The various ailments get more and more inventive as you go along and even the repetition of all the bosses at the end doesn’t feel like it was used to lengthen the game unnecessarily. The game is so well put together that the story issues can be easily overlooked in favour of the brilliance of surgery, which is superb when all is going right. In fact, the one true fault of the game is that it’s just too hard in sections - call us pathetic, but we don’t like to feel like our heads are going to explode when we’re playing a game. Still, we got through it in the end after much effort, so it’s at least doable, and you couldn’t argue that it’ll be over too quickly because with some of the difficulty spikes it will easily last you long enough to justify the price of entry.

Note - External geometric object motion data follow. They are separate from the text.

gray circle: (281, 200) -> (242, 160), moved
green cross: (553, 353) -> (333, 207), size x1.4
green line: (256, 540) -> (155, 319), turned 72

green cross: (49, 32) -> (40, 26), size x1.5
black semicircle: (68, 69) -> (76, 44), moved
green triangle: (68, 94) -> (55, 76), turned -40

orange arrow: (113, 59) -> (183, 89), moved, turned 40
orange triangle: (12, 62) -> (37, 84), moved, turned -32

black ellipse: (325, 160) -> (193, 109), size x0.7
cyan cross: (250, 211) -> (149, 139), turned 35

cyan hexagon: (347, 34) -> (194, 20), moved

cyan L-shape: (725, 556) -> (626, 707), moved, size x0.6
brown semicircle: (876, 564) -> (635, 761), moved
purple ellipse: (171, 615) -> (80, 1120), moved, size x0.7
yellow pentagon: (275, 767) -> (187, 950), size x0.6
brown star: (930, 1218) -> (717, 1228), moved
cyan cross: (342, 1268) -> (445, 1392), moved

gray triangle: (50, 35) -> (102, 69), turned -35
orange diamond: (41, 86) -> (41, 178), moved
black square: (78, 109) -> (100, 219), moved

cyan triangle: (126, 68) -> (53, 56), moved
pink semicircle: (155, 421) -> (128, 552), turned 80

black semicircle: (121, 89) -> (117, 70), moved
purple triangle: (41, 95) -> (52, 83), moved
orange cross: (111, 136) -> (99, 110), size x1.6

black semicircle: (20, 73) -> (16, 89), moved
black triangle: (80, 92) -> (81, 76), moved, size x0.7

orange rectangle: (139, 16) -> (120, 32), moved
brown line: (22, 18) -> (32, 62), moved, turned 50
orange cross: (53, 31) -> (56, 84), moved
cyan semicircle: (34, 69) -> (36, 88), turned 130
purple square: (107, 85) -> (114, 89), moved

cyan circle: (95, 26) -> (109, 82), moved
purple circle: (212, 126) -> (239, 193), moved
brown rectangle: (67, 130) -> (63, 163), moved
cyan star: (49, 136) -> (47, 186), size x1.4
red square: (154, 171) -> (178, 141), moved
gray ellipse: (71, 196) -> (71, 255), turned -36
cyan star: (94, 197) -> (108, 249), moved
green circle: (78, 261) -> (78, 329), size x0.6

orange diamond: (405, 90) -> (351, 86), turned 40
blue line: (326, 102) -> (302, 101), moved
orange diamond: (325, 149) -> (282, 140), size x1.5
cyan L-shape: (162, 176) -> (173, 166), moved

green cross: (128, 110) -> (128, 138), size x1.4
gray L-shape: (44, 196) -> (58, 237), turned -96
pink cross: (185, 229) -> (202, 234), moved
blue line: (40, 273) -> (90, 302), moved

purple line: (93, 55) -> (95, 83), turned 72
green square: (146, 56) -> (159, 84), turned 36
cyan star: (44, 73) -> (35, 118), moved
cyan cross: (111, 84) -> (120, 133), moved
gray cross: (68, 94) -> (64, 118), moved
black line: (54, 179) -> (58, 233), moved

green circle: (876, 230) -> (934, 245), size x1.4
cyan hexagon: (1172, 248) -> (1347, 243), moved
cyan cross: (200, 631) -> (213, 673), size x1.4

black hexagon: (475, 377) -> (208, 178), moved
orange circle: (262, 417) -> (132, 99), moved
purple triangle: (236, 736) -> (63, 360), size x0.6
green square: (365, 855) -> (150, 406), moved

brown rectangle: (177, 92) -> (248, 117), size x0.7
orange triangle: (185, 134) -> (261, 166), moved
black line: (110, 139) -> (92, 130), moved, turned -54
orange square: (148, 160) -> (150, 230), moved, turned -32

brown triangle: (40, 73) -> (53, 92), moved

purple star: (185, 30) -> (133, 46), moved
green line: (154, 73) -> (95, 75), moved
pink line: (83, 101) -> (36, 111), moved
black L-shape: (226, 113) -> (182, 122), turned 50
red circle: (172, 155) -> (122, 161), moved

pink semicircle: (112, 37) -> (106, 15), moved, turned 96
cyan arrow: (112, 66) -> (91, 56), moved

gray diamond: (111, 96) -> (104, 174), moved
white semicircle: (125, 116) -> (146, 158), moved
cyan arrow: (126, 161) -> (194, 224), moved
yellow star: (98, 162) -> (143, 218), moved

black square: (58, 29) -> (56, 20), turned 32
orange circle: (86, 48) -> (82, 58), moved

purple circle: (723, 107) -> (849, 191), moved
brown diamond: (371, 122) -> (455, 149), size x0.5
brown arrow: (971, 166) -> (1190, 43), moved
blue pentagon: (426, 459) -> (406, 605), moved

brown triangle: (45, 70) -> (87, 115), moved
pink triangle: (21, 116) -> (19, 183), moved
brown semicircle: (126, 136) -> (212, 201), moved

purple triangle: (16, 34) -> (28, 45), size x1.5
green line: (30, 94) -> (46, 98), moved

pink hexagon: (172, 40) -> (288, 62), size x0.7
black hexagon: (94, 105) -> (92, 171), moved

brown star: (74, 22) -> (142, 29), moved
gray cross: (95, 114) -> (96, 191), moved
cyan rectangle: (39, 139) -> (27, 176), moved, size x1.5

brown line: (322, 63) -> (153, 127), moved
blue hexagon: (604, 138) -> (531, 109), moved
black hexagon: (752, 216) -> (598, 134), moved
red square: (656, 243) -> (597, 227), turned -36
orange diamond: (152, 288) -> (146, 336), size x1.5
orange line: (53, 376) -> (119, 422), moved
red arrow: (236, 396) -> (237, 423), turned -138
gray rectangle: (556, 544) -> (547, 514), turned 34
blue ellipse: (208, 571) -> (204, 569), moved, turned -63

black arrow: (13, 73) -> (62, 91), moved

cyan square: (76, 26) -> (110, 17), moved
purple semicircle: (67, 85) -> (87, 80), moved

A ‘challenge’ mode is chucked in for good measure too, that allows you to go back to your past operations and try and best your scores.
Original titles are what Nintendo promised when they showed off the DS, and this is a game that fulfils that criterion perfectly. Here in the UK we’re only just getting some of the unique titles that other countries have had for months, the titles that really show off what the DS can do, and Trauma Centre deserves to do well - it’s a fantastic example of what can be created if a bit of thought is put into a game. With a sequel already in development, Atlus clearly has made enough money off it already, but you could do worse than offer them more incentive to create a follow up by buying it – far worse.
At the risk of sounding like a broken record, the difficulty is the one thing that pulls Trauma Centre out of the '9' area and into '8' territory; it's not so much that it's a challenge that's annoying - that would be stupid - it's the frustration that it brings with it. Most of the time, you'll be very happy with play, but there are certain moments that you know the game would've been better for omitting, or for easing up a little. Not that this means you should miss out on it - on the contrary, it’s well worth adding to your collection, and it calls you back to play again and again.